#### TASK PROMPT
A line qualifies if it holds the string "time". Copy every qualifying line from the records.

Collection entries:
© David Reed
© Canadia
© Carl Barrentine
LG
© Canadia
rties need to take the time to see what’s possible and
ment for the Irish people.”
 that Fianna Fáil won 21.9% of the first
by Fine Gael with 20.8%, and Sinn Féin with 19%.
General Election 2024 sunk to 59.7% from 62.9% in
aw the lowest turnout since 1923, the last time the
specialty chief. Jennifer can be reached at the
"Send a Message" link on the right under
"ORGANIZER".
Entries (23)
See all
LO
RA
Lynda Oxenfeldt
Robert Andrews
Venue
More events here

--

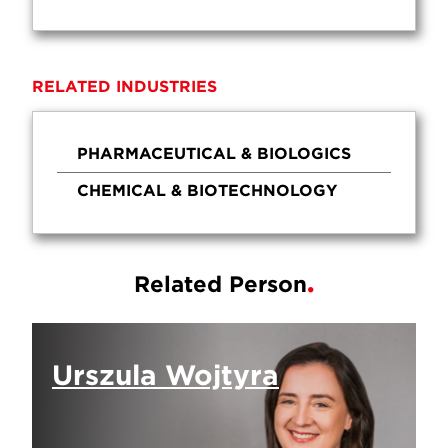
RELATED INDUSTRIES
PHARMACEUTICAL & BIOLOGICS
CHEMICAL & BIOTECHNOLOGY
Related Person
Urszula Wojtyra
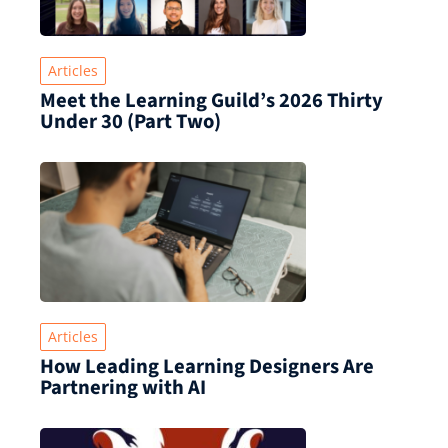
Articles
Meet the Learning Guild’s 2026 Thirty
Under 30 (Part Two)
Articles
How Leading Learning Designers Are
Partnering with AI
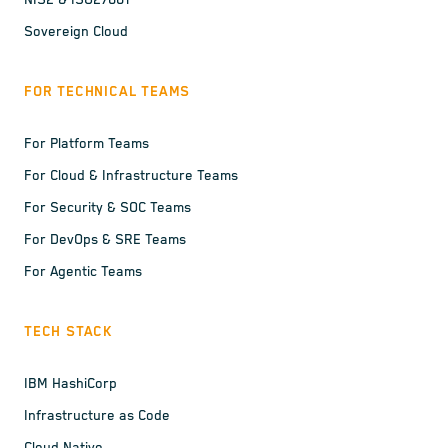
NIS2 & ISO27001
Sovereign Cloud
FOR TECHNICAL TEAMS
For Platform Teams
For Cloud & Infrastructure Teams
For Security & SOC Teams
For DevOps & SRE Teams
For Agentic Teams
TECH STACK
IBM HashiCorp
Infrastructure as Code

#### OUTPUT BELOW
rties need to take the time to see what’s possible and
aw the lowest turnout since 1923, the last time the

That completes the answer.